START PROVIDED DATA
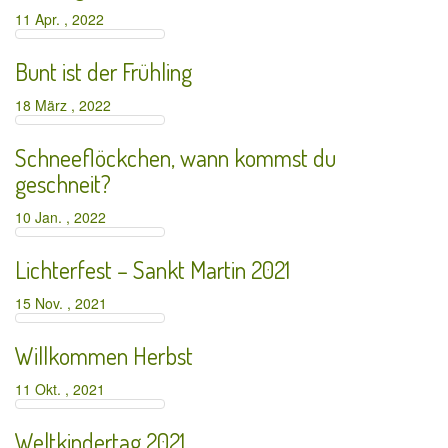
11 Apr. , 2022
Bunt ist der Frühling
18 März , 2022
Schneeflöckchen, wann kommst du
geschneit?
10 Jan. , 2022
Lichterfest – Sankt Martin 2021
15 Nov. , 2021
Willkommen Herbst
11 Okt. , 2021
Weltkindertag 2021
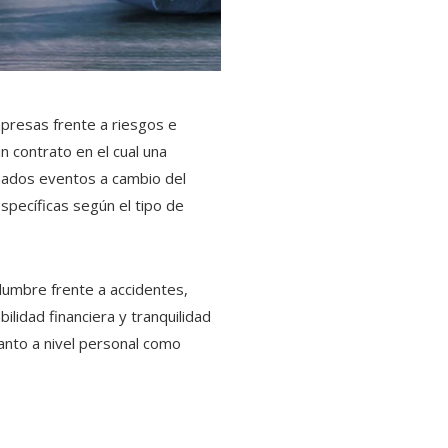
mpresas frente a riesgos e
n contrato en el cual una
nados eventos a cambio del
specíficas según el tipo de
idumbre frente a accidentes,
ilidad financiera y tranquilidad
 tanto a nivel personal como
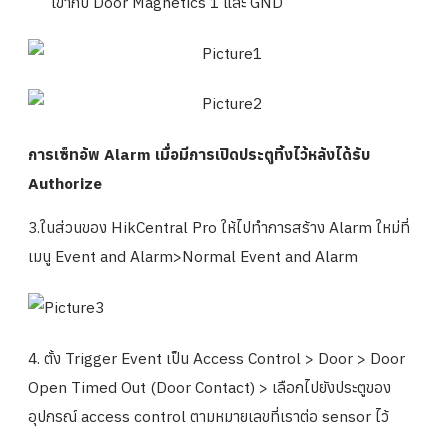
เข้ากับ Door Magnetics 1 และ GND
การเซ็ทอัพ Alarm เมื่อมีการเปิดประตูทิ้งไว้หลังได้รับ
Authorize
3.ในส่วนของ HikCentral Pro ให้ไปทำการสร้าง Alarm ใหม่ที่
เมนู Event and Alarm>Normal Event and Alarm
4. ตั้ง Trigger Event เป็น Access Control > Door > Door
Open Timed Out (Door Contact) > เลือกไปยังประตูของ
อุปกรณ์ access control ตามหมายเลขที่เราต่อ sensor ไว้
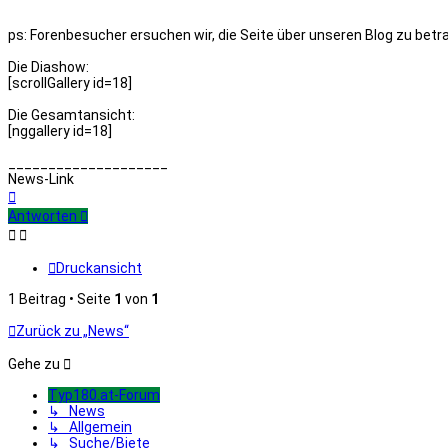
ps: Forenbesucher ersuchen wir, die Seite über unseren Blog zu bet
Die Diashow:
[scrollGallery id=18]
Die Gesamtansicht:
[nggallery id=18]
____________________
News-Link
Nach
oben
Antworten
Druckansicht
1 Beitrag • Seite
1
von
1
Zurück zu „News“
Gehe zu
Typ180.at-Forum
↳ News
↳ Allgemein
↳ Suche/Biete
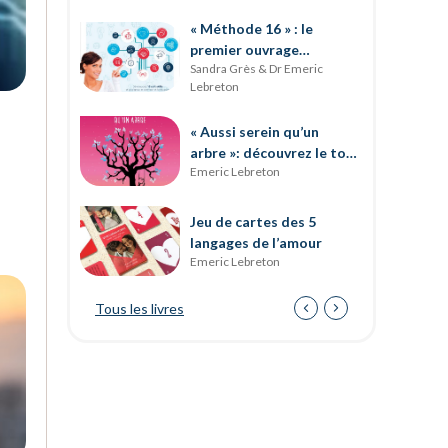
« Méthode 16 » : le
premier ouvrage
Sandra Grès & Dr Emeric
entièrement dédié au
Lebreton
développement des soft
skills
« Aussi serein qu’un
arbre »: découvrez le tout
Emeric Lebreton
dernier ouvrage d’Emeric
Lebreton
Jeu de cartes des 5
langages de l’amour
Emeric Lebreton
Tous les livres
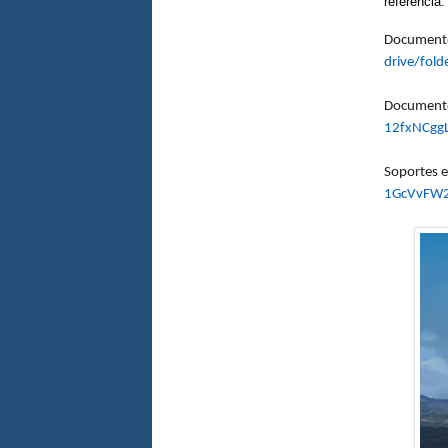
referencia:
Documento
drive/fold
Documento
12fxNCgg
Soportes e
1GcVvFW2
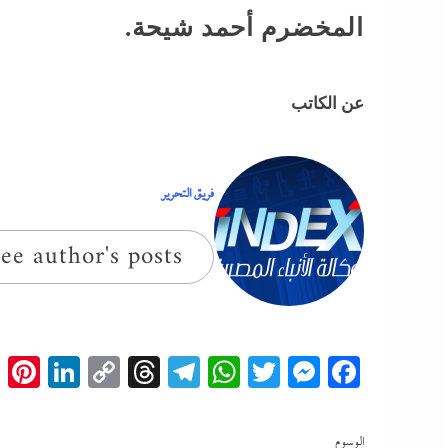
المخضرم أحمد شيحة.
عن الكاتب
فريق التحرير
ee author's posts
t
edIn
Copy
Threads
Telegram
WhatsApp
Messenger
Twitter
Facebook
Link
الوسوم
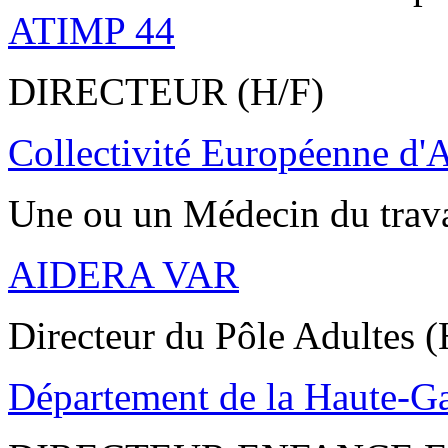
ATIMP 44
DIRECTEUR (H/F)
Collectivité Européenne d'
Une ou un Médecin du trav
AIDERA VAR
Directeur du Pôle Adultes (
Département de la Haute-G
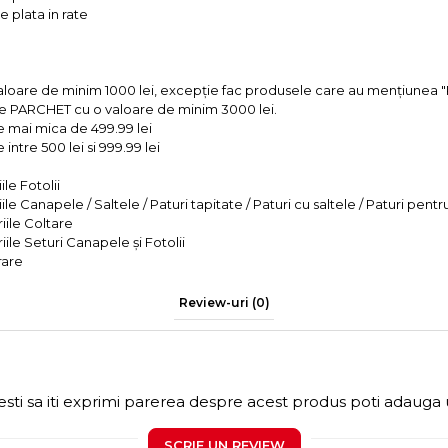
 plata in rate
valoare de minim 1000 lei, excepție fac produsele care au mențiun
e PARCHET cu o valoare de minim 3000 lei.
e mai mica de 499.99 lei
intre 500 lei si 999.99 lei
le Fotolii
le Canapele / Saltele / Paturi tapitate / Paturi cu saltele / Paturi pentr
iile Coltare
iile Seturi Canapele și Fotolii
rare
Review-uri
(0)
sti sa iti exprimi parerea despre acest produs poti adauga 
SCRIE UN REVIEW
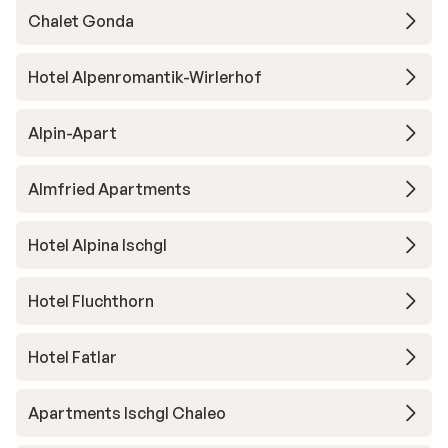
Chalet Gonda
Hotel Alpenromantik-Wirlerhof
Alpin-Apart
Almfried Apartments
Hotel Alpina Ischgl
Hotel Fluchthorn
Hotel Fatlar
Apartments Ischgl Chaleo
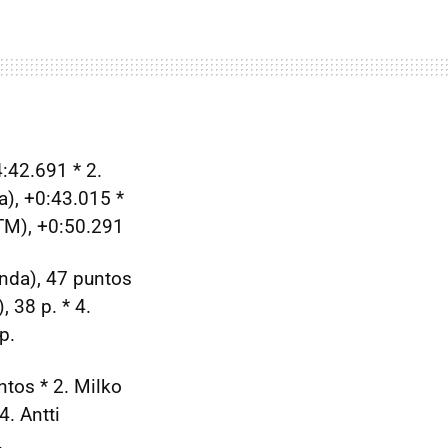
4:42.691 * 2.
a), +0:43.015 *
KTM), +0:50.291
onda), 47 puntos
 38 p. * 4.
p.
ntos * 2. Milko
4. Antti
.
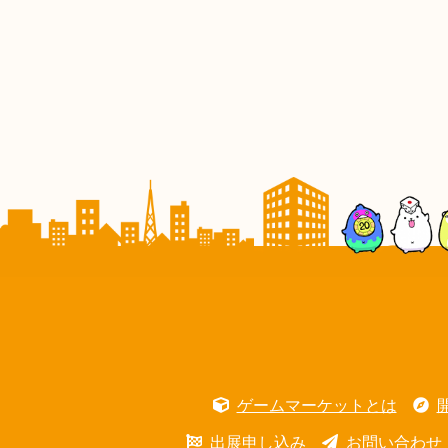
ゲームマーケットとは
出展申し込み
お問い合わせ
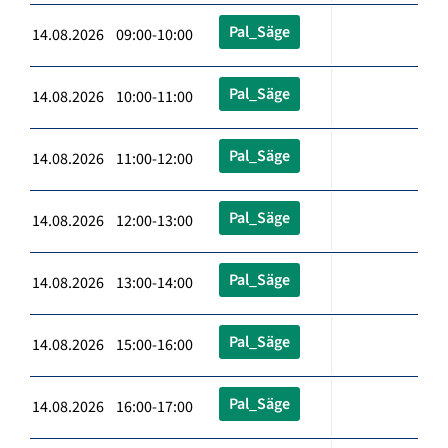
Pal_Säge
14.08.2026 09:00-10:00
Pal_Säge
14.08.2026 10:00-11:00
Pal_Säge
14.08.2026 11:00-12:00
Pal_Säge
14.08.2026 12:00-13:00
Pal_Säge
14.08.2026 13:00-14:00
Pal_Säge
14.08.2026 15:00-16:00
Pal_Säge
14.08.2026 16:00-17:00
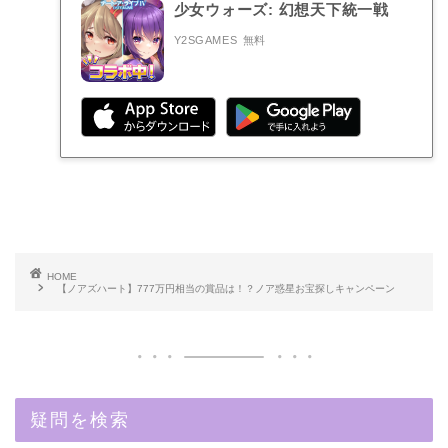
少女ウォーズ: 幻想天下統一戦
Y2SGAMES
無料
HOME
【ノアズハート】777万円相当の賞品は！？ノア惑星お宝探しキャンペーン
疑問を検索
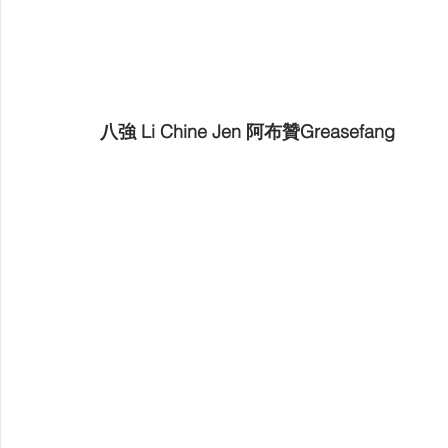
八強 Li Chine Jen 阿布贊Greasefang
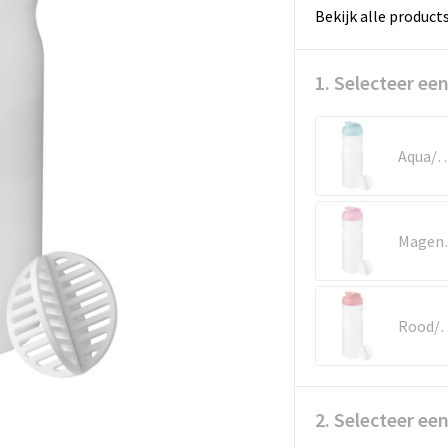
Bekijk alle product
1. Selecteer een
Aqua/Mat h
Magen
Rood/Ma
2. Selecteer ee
END PROVIDED DATA
# WORK ITEM
Write the listing above out again word for word, excluding all images.

# RESULT OF THE EXERCISE
11 Apr. , 2022
Bunt ist der Frühling
18 März , 2022
Schneeflöckchen, wann kommst du
geschneit?
10 Jan. , 2022
Lichterfest – Sankt Martin 2021
15 Nov. , 2021
Willkommen Herbst
11 Okt. , 2021
Weltkindertag 2021
mpresas frente a riesgos e
n contrato en el cual una
nados eventos a cambio del
specíficas según el tipo de
idumbre frente a accidentes,
ilidad financiera y tranquilidad
 tanto a nivel personal como
เข้ากับ Door Magnetics 1 และ GND
การเซ็ทอัพ Alarm เมื่อมีการเปิดประตูทิ้งไว้หลังได้รับ
Authorize
3.ในส่วนของ HikCentral Pro ให้ไปทำการสร้าง Alarm ใหม่ที่
เมนู Event and Alarm>Normal Event and Alarm
4. ตั้ง Trigger Event เป็น Access Control > Door > Door
Open Timed Out (Door Contact) > เลือกไปยังประตูของ
อุปกรณ์ access control ตามหมายเลขที่เราต่อ sensor ไว้
ps: Forenbesucher ersuchen wir, die Seite über unseren Blog zu bet
Die Diashow:
[scrollGallery id=18]
Die Gesamtansicht:
[nggallery id=18]
____________________
News-Link
Nach
oben
Antworten
Druckansicht
1 Beitrag • Seite
1
von
1
Zurück zu „News“
Gehe zu
Typ180.at-Forum
↳ News
↳ Allgemein
↳ Suche/Biete
« Méthode 16 » : le
premier ouvrage
Sandra Grès & Dr Emeric
entièrement dédié au
Lebreton
développement des soft
skills
« Aussi serein qu’un
arbre »: découvrez le tout
Emeric Lebreton
dernier ouvrage d’Emeric
Lebreton
Jeu de cartes des 5
langages de l’amour
Emeric Lebreton
Tous les livres
referencia:
Documento
drive/fold
Documento
12fxNCgg
Soportes e
1GcVvFW2
المخضرم أحمد شيحة.
عن الكاتب
فريق التحرير
ee author's posts
t
edIn
Copy
Threads
Telegram
WhatsApp
Messenger
Twitter
Facebook
Link
الوسوم
ATIMP 44
DIRECTEUR (H/F)
Collectivité Européenne d'
Une ou un Médecin du trav
AIDERA VAR
Directeur du Pôle Adultes (
Département de la Haute-G
 plata in rate
valoare de minim 1000 lei, excepție fac produsele care au mențiun
e PARCHET cu o valoare de minim 3000 lei.
e mai mica de 499.99 lei
intre 500 lei si 999.99 lei
le Fotolii
le Canapele / Saltele / Paturi tapitate / Paturi cu saltele / Paturi pentr
iile Coltare
iile Seturi Canapele și Fotolii
rare
Review-uri
(0)
sti sa iti exprimi parerea despre acest produs poti adauga 
SCRIE UN REVIEW
Chalet Gonda
Hotel Alpenromantik-Wirlerhof
Alpin-Apart
Almfried Apartments
Hotel Alpina Ischgl
Hotel Fluchthorn
Hotel Fatlar
Apartments Ischgl Chaleo
4:42.691 * 2.
a), +0:43.015 *
KTM), +0:50.291
onda), 47 puntos
 38 p. * 4.
p.
ntos * 2. Milko
4. Antti
.
ゲームマーケットとは
出展申し込み
お問い合わせ
Pal_Säge
14.08.2026 09:00-10:00
Pal_Säge
14.08.2026 10:00-11:00
Pal_Säge
14.08.2026 11:00-12:00
Pal_Säge
14.08.2026 12:00-13:00
Pal_Säge
14.08.2026 13:00-14:00
Pal_Säge
14.08.2026 15:00-16:00
Pal_Säge
14.08.2026 16:00-17:00
少女ウォーズ: 幻想天下統一戦
Y2SGAMES
無料
HOME
【ノアズハート】777万円相当の賞品は！？ノア惑星お宝探しキャンペーン
疑問を検索
八強 Li Chine Jen 阿布贊Greasefang
Bekijk alle product
1. Selecteer een
Aqua/Mat h
Magen
Rood/Ma
2. Selecteer ee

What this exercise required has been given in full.